[[ DATA open ]]

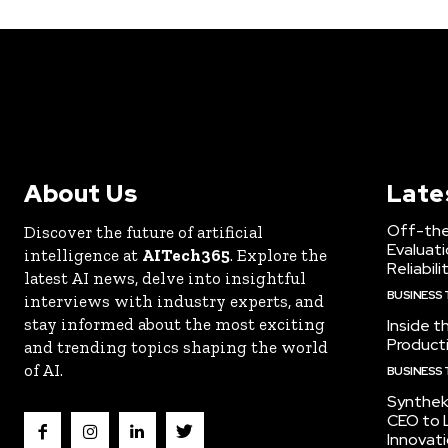
About Us
Late
Off-the
Discover the future of artificial
Evaluati
intelligence at
AITech365
. Explore the
Reliabili
latest AI news, delve into insightful
BUSINESS
interviews with industry experts, and
stay informed about the most exciting
Inside t
Producti
and trending topics shaping the world
of AI.
BUSINESS
Synthek
CEO to 
Innovat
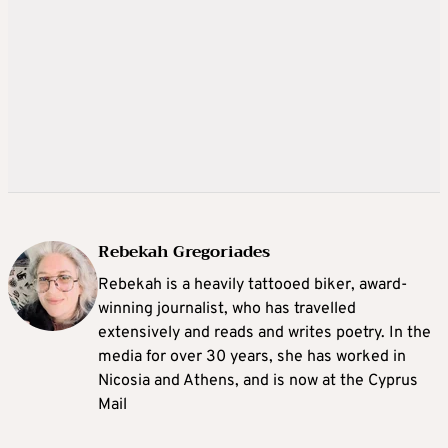
Rebekah Gregoriades
Rebekah is a heavily tattooed biker, award-
winning journalist, who has travelled
extensively and reads and writes poetry. In the
media for over 30 years, she has worked in
Nicosia and Athens, and is now at the Cyprus
Mail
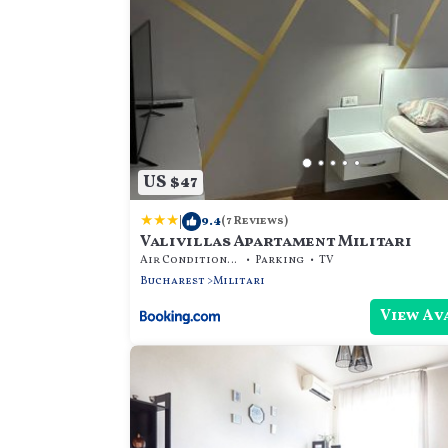
US $47
|
9.4
(7 Reviews)
Valivillas Apartament Militari
Air Conditioner
Parking
TV
Bucharest
Militari
View Av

[[ DATA closed ]]

WHAT THIS TASK INVOLVES: The answer must be every line of the entries that includes the word "Militari".

ANSWER SPACE:
Valivillas Apartament Militari
Militari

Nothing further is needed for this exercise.